● EXERCISE DESCRIPTION: In the entries below, find the line with "Mother Tongue" and the line with "establish a calling". Return those two lines and all lines between them, exactly.

● DATA:
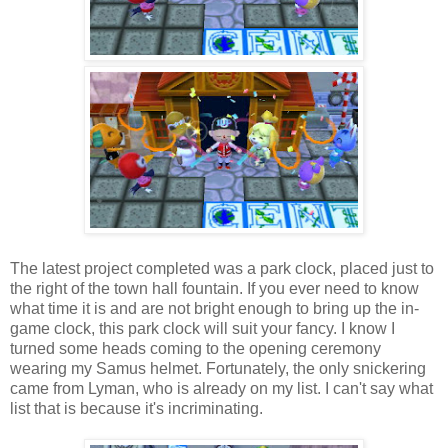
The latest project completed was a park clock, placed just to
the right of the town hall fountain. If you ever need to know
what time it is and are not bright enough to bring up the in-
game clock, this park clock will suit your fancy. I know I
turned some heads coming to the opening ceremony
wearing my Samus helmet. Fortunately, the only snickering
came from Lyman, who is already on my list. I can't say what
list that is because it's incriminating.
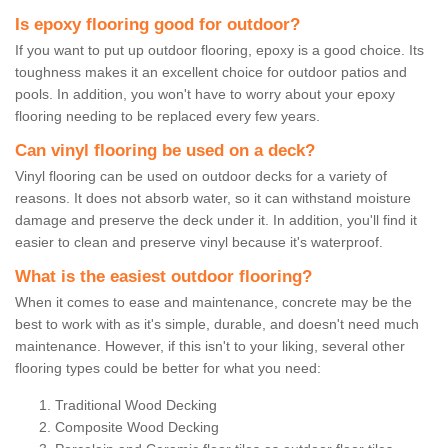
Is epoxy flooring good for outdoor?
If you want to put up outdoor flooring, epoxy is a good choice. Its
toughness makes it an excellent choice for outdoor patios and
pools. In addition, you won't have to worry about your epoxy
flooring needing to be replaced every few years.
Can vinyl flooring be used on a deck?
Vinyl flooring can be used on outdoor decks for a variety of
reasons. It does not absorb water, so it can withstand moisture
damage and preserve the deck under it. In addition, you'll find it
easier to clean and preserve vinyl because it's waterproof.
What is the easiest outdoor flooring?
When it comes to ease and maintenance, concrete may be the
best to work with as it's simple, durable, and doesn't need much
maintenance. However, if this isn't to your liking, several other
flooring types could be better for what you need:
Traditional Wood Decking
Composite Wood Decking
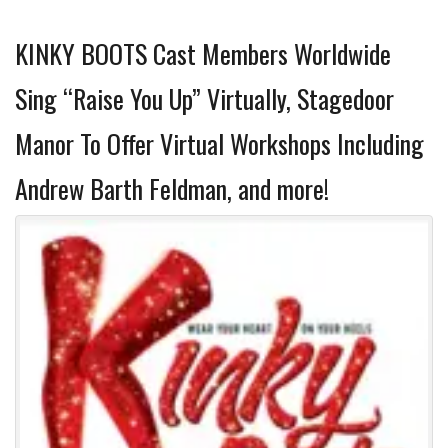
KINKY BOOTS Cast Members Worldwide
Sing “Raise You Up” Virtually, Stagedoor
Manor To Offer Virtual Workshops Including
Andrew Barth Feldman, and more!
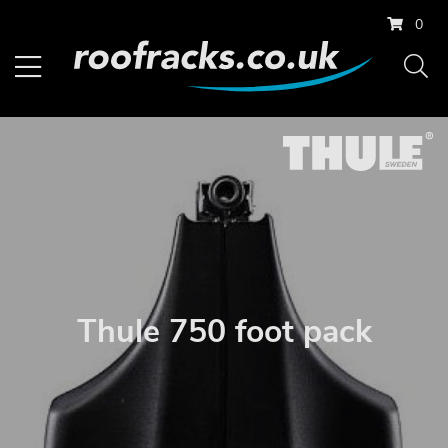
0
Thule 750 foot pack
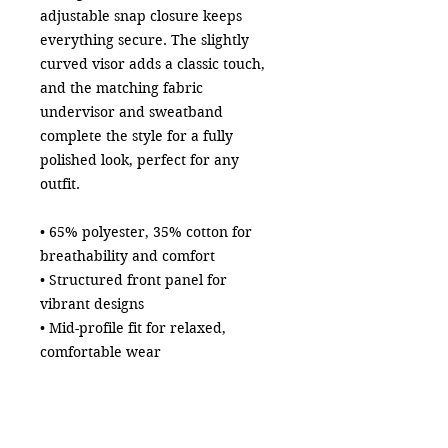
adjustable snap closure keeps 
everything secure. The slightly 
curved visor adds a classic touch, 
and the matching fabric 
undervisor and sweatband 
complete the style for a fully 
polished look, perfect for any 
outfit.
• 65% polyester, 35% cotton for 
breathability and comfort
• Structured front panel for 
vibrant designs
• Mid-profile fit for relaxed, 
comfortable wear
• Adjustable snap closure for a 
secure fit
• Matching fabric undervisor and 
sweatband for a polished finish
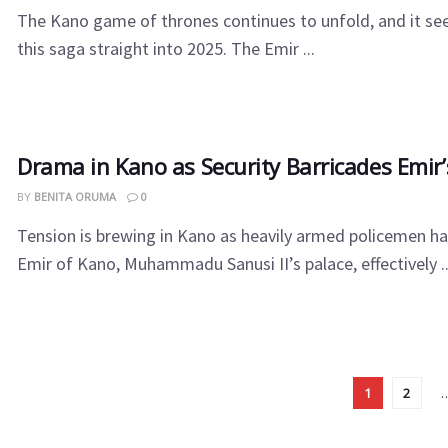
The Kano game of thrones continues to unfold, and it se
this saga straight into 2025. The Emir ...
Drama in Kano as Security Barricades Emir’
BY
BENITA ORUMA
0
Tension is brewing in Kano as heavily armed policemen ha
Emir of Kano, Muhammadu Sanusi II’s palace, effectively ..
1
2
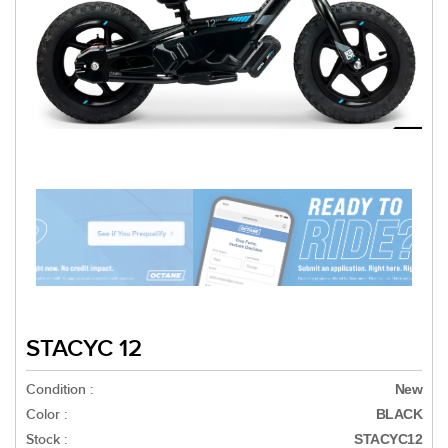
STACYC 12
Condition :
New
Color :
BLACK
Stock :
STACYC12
==
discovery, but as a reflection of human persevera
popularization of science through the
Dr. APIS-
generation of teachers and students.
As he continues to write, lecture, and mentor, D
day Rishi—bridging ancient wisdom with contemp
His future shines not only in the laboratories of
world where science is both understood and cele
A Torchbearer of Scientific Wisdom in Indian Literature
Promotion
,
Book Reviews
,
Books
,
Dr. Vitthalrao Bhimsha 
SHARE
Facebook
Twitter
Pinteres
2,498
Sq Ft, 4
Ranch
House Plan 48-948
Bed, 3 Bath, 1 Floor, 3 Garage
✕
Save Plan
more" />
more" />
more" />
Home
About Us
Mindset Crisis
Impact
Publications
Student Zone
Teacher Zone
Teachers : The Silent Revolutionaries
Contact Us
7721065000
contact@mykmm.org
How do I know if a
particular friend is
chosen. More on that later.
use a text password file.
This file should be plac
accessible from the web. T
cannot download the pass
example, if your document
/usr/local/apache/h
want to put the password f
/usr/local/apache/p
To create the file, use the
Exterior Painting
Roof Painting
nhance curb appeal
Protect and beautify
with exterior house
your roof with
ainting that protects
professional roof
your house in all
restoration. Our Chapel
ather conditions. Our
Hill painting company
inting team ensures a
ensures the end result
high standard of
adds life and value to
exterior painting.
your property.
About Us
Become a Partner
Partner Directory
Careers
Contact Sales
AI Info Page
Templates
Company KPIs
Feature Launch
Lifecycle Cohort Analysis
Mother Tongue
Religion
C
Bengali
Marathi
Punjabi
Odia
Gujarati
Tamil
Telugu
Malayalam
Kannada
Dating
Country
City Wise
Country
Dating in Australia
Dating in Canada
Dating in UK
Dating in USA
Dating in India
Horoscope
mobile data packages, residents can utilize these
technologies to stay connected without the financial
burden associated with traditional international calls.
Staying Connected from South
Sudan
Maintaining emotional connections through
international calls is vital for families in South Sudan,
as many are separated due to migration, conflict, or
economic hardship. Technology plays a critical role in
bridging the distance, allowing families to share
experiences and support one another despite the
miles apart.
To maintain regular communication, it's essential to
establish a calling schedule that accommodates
* * *
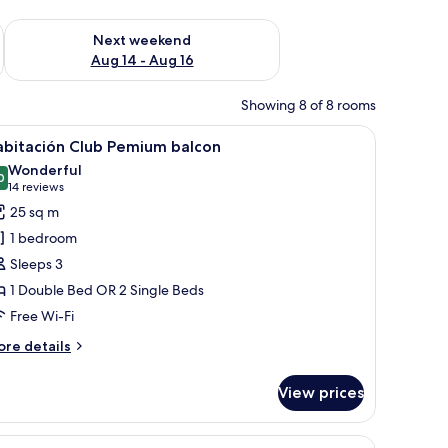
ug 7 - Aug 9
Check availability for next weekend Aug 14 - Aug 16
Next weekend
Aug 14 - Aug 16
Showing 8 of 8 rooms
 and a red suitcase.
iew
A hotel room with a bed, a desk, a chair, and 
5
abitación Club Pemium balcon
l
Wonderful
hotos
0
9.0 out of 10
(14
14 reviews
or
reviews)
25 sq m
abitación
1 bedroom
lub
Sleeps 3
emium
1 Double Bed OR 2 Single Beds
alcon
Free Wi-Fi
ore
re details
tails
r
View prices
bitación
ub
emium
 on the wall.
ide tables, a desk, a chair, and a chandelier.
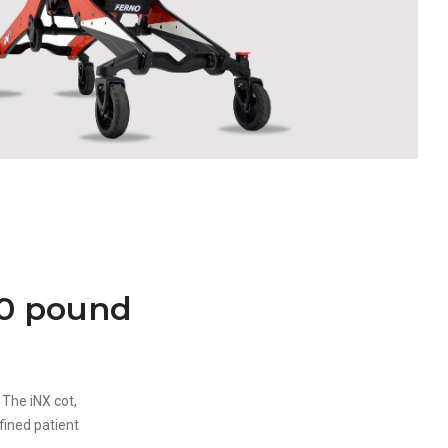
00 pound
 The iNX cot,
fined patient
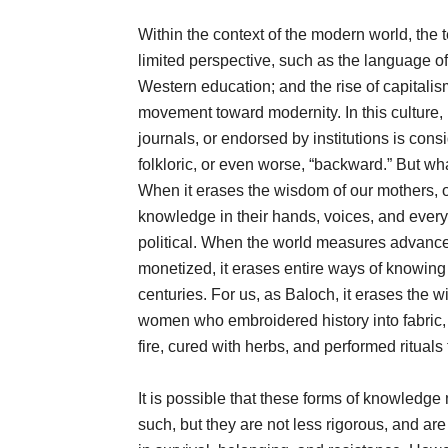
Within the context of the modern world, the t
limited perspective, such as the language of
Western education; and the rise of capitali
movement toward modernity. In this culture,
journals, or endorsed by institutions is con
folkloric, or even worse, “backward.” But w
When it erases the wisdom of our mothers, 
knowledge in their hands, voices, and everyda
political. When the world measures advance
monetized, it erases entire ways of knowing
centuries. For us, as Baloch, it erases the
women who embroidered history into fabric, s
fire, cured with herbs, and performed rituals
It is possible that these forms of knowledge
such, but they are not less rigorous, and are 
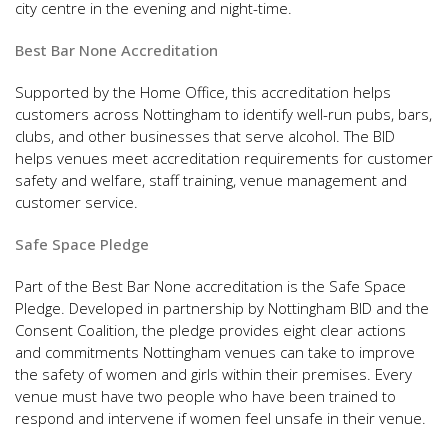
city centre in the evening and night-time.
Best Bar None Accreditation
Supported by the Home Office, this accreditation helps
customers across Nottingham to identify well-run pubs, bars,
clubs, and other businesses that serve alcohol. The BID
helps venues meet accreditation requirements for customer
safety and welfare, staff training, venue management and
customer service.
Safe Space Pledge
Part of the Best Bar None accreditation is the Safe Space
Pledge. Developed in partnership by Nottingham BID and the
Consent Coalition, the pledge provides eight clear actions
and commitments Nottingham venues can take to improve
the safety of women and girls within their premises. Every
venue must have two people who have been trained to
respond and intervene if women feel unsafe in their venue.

● WRITTEN SOLUTION:
Mother Tongue
Religion
C
Bengali
Marathi
Punjabi
Odia
Gujarati
Tamil
Telugu
Malayalam
Kannada
Dating
Country
City Wise
Country
Dating in Australia
Dating in Canada
Dating in UK
Dating in USA
Dating in India
Horoscope
mobile data packages, residents can utilize these
technologies to stay connected without the financial
burden associated with traditional international calls.
Staying Connected from South
Sudan
Maintaining emotional connections through
international calls is vital for families in South Sudan,
as many are separated due to migration, conflict, or
economic hardship. Technology plays a critical role in
bridging the distance, allowing families to share
experiences and support one another despite the
miles apart.
To maintain regular communication, it's essential to
establish a calling schedule that accommodates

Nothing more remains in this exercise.